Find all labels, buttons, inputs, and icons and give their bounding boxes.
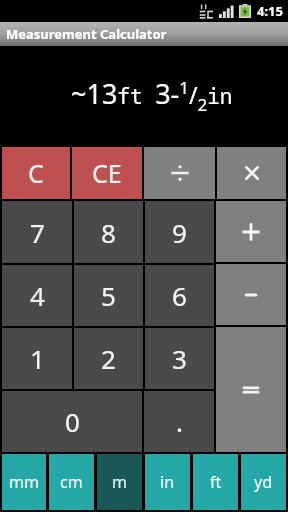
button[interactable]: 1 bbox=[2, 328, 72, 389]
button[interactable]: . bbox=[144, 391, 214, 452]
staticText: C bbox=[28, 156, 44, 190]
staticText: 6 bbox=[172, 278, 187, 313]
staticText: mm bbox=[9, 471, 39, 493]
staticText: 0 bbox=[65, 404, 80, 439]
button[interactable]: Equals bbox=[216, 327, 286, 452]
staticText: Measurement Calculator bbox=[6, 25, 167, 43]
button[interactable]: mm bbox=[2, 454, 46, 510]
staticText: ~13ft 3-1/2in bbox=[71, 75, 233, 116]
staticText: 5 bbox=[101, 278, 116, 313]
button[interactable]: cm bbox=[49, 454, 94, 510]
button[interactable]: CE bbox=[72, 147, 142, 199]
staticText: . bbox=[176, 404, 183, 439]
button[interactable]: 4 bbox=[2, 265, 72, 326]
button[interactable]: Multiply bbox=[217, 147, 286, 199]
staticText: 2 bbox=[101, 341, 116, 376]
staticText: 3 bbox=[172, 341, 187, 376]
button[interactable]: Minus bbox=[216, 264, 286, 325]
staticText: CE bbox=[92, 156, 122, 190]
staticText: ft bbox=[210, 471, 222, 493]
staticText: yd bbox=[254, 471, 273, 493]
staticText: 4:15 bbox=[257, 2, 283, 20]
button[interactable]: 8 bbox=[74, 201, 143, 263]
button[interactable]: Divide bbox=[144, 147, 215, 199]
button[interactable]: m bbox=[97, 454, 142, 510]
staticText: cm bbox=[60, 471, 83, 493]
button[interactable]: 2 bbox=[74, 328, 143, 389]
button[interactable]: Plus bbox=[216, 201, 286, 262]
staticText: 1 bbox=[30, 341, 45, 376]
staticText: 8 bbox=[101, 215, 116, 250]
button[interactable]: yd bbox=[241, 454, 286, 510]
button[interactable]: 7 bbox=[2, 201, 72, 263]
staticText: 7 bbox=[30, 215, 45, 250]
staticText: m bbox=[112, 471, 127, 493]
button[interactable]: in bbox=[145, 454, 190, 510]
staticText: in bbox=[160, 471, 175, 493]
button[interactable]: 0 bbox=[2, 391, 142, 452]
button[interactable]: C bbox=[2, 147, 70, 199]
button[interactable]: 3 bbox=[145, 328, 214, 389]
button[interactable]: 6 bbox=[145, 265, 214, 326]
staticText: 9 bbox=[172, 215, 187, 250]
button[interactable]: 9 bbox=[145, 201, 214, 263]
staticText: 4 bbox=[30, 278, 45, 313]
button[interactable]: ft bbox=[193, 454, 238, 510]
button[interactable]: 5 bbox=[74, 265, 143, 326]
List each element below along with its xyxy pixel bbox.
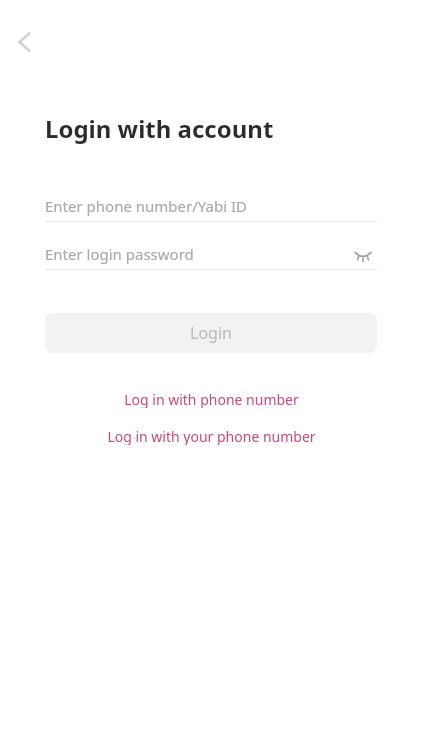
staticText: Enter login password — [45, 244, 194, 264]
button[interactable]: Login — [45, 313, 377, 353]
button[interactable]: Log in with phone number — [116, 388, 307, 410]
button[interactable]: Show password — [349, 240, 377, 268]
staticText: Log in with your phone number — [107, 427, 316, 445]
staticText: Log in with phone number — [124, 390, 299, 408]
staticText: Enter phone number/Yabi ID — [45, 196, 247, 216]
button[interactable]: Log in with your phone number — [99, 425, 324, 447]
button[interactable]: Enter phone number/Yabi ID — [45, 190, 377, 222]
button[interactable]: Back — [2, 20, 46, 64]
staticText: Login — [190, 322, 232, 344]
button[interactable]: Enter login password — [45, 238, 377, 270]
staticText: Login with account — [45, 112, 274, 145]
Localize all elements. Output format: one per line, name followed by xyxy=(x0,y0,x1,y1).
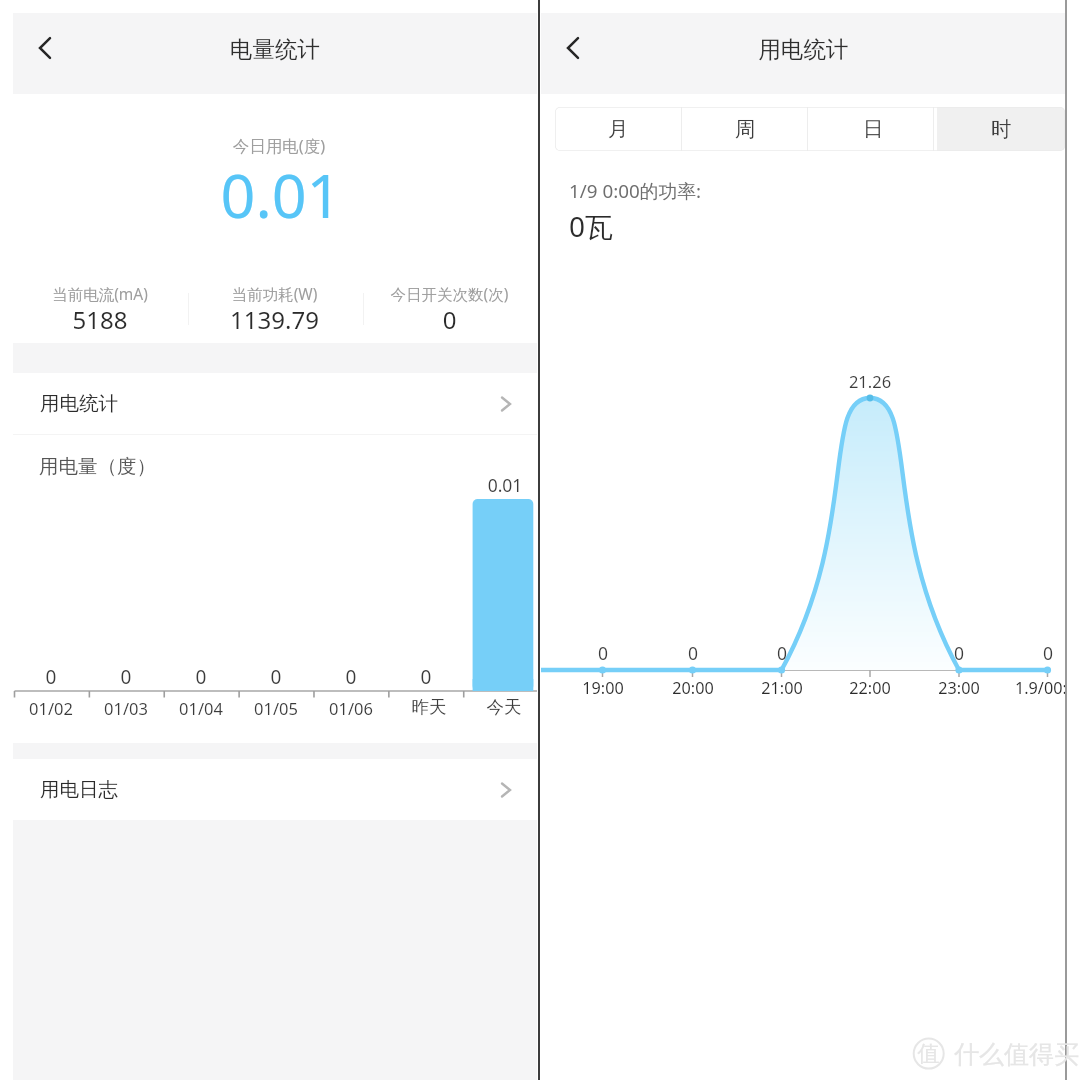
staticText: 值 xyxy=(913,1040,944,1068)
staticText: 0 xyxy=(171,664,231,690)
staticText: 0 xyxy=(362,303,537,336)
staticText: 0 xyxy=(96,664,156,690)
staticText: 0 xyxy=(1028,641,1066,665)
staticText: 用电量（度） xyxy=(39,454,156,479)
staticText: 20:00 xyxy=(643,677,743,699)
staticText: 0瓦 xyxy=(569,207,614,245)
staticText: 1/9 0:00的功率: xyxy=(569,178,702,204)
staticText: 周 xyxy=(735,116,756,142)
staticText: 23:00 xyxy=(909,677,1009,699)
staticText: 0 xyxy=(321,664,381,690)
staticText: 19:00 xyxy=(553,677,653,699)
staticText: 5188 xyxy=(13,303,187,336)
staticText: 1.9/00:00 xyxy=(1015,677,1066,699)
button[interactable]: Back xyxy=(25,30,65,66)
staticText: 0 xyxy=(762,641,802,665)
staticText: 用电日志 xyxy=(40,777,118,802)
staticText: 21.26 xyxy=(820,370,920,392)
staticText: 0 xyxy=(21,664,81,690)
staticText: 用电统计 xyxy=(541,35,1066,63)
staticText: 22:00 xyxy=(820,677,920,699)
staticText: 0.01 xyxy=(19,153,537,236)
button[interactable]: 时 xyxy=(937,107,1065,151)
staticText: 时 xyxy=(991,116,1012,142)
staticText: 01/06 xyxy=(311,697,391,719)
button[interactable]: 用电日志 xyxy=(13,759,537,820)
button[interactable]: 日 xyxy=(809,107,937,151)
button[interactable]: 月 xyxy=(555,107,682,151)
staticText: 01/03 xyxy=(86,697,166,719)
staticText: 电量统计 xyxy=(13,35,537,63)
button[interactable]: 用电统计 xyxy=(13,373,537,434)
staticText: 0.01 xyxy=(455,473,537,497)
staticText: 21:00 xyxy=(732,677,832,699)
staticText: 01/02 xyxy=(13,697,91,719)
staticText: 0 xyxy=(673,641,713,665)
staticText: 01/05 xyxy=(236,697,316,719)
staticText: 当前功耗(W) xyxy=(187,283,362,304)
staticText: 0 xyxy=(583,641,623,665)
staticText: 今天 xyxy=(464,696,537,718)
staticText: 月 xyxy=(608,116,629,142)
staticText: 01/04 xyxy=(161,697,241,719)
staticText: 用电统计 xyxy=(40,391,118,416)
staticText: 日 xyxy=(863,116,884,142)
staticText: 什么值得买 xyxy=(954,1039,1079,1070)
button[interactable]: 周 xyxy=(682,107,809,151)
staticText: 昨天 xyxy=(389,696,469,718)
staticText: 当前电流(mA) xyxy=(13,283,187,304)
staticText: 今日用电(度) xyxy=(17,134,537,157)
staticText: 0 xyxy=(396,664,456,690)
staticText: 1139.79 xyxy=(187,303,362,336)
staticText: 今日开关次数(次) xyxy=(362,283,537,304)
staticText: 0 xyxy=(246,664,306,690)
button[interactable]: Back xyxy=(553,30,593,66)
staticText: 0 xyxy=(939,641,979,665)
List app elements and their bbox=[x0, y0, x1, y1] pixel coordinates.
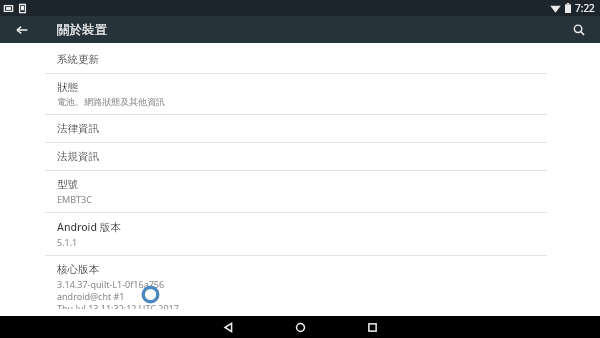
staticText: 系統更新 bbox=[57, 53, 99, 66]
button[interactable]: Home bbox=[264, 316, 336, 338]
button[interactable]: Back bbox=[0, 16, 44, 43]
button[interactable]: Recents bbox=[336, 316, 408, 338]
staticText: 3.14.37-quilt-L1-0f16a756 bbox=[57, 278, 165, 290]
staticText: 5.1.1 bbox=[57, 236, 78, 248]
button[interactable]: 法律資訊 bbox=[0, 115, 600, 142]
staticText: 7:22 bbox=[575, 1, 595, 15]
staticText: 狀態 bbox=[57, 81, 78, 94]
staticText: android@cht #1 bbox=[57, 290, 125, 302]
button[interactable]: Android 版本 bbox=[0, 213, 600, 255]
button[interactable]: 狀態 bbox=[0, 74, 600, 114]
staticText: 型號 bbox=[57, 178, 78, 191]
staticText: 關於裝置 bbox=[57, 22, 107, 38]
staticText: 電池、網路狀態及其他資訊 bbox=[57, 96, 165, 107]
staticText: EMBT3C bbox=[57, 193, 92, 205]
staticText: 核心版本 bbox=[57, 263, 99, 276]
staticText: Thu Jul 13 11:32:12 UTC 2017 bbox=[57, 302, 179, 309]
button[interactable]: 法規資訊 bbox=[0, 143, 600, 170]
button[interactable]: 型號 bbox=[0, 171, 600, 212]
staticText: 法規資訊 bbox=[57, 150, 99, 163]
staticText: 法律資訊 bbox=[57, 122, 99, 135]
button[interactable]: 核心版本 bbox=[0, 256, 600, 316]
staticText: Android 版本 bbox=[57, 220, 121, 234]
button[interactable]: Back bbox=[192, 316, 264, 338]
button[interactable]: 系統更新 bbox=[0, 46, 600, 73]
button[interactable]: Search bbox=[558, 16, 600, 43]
-------------------------
#### [WHAT TO WORK ON]
Reproduce each line from the records that contains the word "Yabi".

#### [OUTPUT OF THE TASK]
staticText: Enter phone number/Yabi ID — [45, 196, 247, 216]
button[interactable]: Enter phone number/Yabi ID — [45, 190, 377, 222]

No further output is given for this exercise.